The case landed in Luxembourg after clothing business Fashion ID was taken to court in Germany in 2015 by the German consumer protection association in North Rhine-Westphalia. 

Fashion ID had embedded a Facebook "Like" button on its website, which caused the consumer protection group to file a lawsuit to get the company to remove the button from its page. The case went through the German legal system before reaching Luxembourg.

In Europe, data privacy is a major issue, with the EU implementing the General Data Protection Regulation in May 2018, which forced controllers of personal data to implement certain measures to protect privacy. 

The European debate on data privacy is also influenced by historical factors. Germany views privacy as a sensitive issue due to the East German secret police, also known as the Stasi, which spied on citizens when the country was divided. The organization existed from 1950 to 1990 and had personal files on millions of Germans due to its mass surveillance practices.  
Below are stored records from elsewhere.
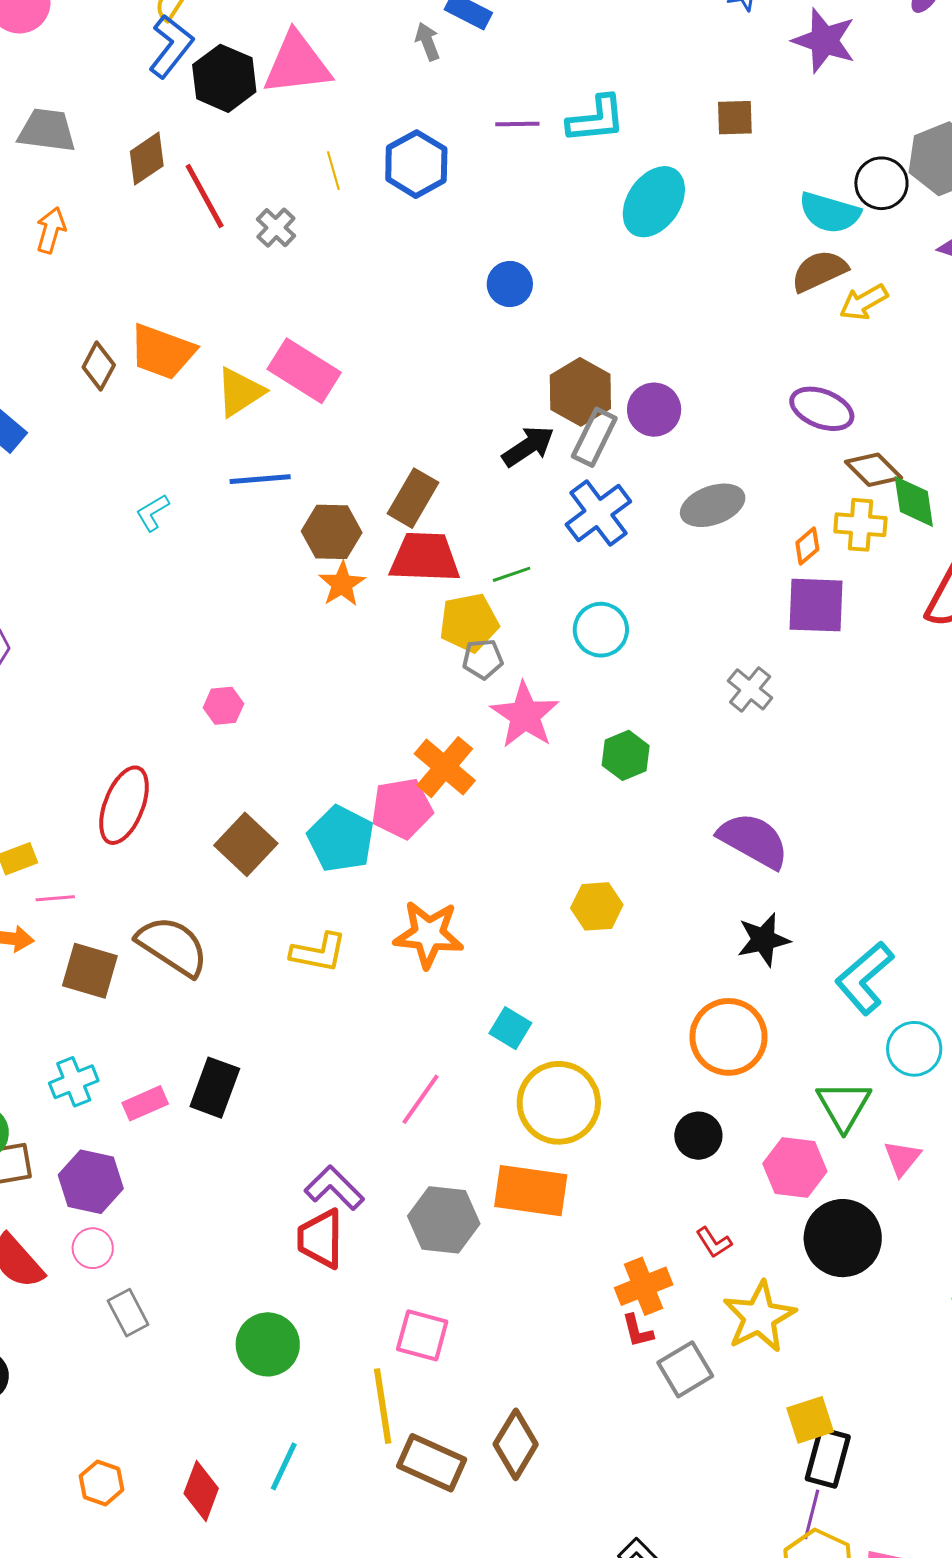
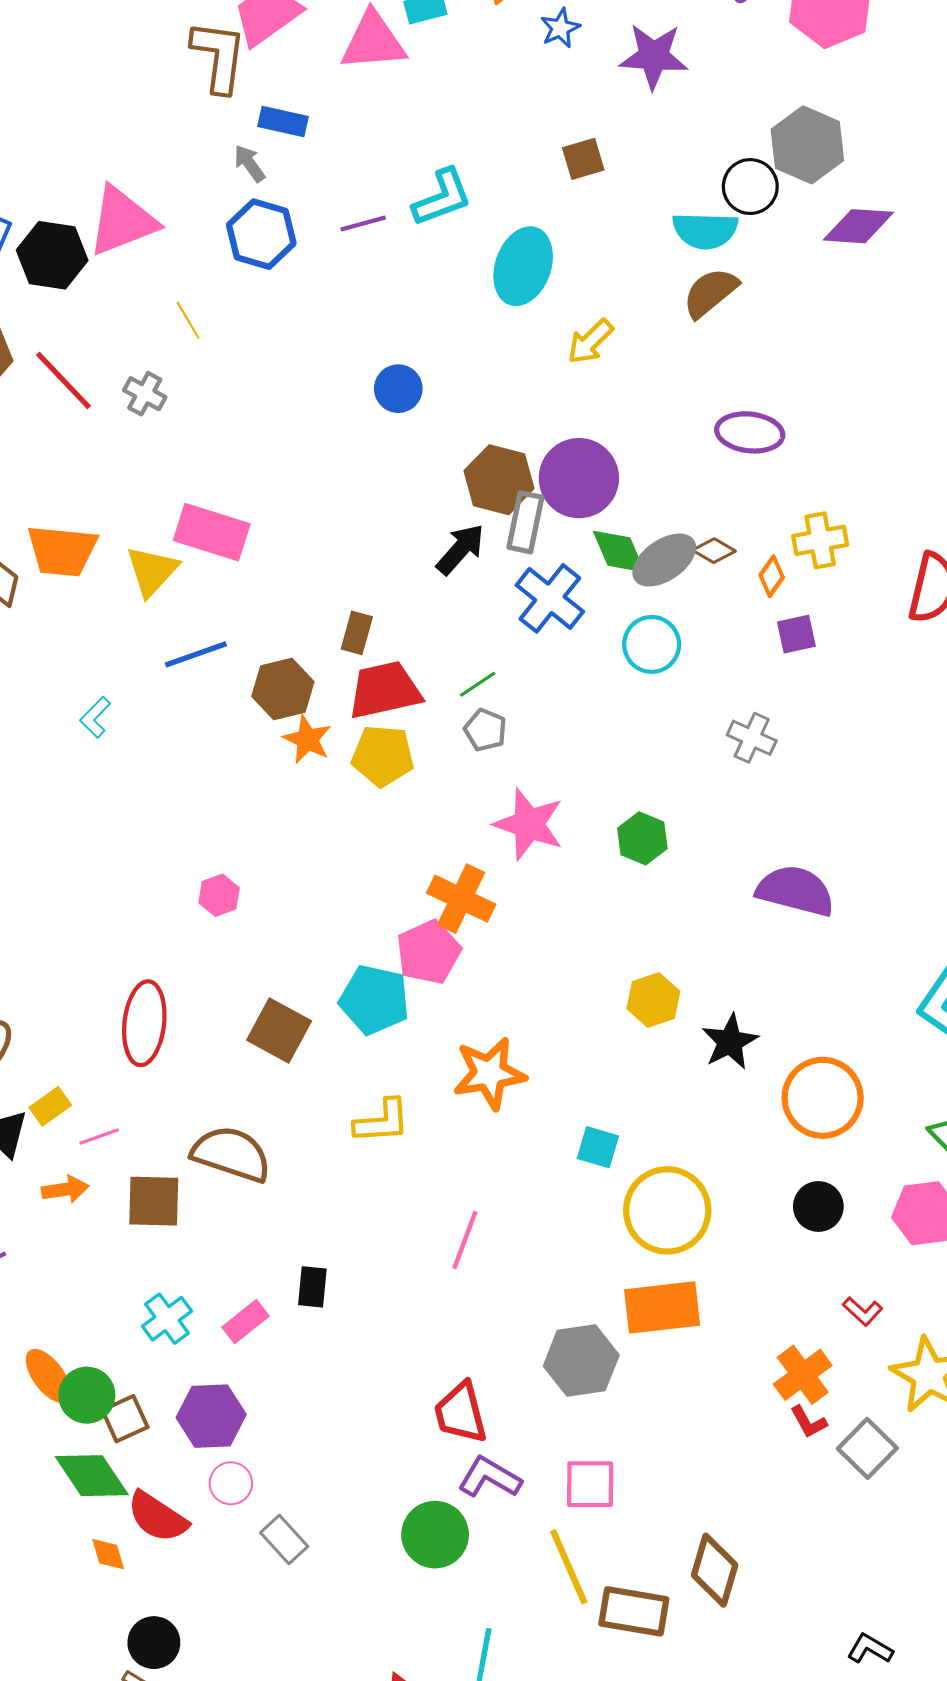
blue hexagon: (416, 164) -> (261, 234), moved
yellow arrow: (864, 302) -> (590, 342), moved
purple circle: (654, 410) -> (579, 478), size x1.4
brown diamond: (873, 470) -> (714, 551), moved, size x0.7
brown rectangle: (413, 498) -> (357, 633), size x0.7
green diamond: (914, 502) -> (619, 552), moved
purple square: (816, 605) -> (796, 634), size x0.6
yellow pentagon: (469, 623) -> (383, 756), moved, turned 30
cyan circle: (601, 630) -> (652, 644), moved
gray pentagon: (483, 659) -> (485, 730), moved, turned -30
black star: (763, 940) -> (730, 1042), moved
black rectangle: (215, 1088) -> (312, 1287), size x0.7
pink line: (421, 1099) -> (465, 1240), moved
purple L-shape: (334, 1188) -> (490, 1477), moved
Facebook has come under scrutiny for its data privacy policies in the past. The company last week was forced by the U.S. Federal Trade Commission to pay $5 billion in compensation for undermining user privacy. 

In March 2018, it was revealed that political data firm Cambridge Analytica was using Facebook to collect data on millions of Americans. The scandal meant increased scrutiny into Facebook's privacy practices, with CEO and founder Mark Zuckerberg testifying weeks later in front of Congress.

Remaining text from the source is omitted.